#### Instructions to follow:
All lines from the one containing "Bike Expo (323, 1509)" to the end of the entries below must be output exactly, and no other lines.
********************
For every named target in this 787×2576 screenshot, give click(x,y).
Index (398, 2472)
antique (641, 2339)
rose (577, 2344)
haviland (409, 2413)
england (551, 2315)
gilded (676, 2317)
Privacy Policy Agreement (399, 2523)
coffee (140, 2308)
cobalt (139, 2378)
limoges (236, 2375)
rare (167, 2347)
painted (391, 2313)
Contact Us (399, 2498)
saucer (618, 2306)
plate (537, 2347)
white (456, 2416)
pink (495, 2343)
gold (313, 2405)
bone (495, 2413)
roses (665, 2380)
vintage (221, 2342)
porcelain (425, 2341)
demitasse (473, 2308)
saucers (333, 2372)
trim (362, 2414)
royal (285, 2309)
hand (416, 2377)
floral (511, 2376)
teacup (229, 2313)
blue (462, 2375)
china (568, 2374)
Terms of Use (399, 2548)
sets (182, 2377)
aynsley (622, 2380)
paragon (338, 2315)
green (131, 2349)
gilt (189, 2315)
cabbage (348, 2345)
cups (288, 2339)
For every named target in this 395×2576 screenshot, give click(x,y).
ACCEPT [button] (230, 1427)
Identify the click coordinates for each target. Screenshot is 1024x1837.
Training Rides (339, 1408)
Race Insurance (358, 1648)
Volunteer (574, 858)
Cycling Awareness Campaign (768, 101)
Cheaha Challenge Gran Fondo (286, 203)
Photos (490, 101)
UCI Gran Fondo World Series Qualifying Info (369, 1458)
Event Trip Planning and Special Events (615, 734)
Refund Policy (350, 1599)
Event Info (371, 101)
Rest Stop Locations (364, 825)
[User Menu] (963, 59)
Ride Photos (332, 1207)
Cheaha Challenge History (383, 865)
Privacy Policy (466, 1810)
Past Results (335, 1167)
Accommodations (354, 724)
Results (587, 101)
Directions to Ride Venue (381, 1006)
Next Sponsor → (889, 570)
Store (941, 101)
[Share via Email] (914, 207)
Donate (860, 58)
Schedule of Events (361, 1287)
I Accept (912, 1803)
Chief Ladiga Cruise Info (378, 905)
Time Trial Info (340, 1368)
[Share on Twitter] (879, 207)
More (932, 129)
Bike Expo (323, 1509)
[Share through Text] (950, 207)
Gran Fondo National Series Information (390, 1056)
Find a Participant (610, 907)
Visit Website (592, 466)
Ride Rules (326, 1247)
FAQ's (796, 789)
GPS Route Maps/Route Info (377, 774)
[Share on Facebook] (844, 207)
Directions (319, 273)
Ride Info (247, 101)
********************
#### Expected answer:
Bike Expo (323, 1509)
[Share through Text] (950, 207)
Gran Fondo National Series Information (390, 1056)
Find a Participant (610, 907)
Visit Website (592, 466)
Ride Rules (326, 1247)
FAQ's (796, 789)
GPS Route Maps/Route Info (377, 774)
[Share on Facebook] (844, 207)
Directions (319, 273)
Ride Info (247, 101)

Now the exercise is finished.